Constructing Non-Markovian Decision Process via History Aggregator
Journal:
arXiv
Published Date:
Jun 30, 2025
Abstract
In the domain of algorithmic decision-making, non-Markovian dynamics manifest
as a significant impediment, especially for paradigms such as Reinforcement
Learning (RL), thereby exerting far-reaching consequences on the advancement
and effectiveness of the associated systems. Nevertheless, the existing
benchmarks are deficient in comprehensively assessing the capacity of decision
algorithms to handle non-Markovian dynamics. To address this deficiency, we
have devised a generalized methodology grounded in category theory. Notably, we
established the category of Markov Decision Processes (MDP) and the category of
non-Markovian Decision Processes (NMDP), and proved the equivalence
relationship between them.
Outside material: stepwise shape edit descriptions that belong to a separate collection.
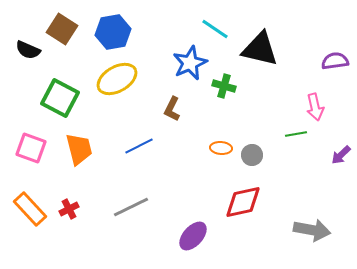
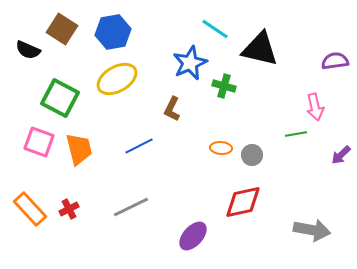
pink square: moved 8 px right, 6 px up
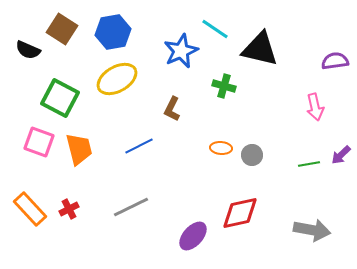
blue star: moved 9 px left, 12 px up
green line: moved 13 px right, 30 px down
red diamond: moved 3 px left, 11 px down
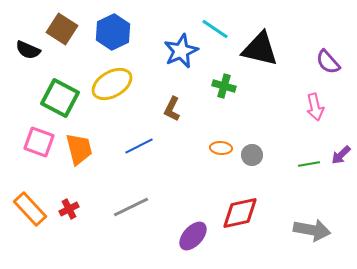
blue hexagon: rotated 16 degrees counterclockwise
purple semicircle: moved 7 px left, 1 px down; rotated 124 degrees counterclockwise
yellow ellipse: moved 5 px left, 5 px down
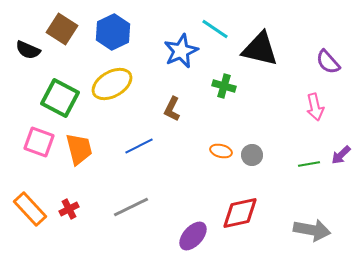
orange ellipse: moved 3 px down; rotated 10 degrees clockwise
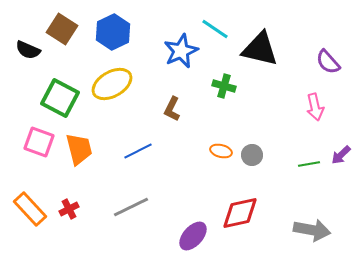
blue line: moved 1 px left, 5 px down
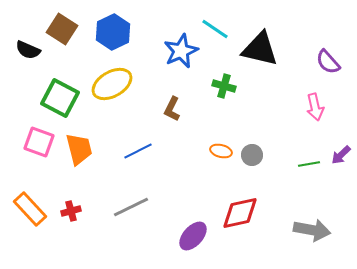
red cross: moved 2 px right, 2 px down; rotated 12 degrees clockwise
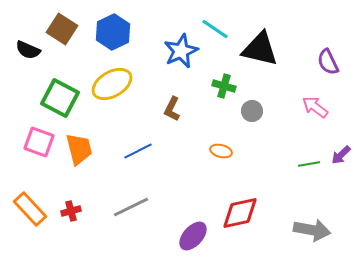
purple semicircle: rotated 16 degrees clockwise
pink arrow: rotated 140 degrees clockwise
gray circle: moved 44 px up
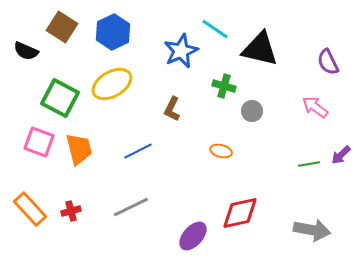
brown square: moved 2 px up
black semicircle: moved 2 px left, 1 px down
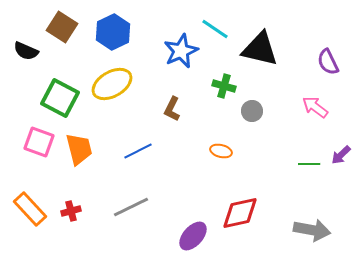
green line: rotated 10 degrees clockwise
This theoretical foundation provides a novel
perspective for understanding and addressing non-Markovian dynamics. We further
introduced non-Markovianity into decision-making problem settings via the
History Aggregator for State (HAS). With HAS, we can precisely control the
state dependency structure of decision-making problems in the time series. Our
analysis demonstrates the effectiveness of our method in representing a broad
range of non-Markovian dynamics. This approach facilitates a more rigorous and
flexible evaluation of decision algorithms by testing them in problem settings
where non-Markovian dynamics are explicitly constructed.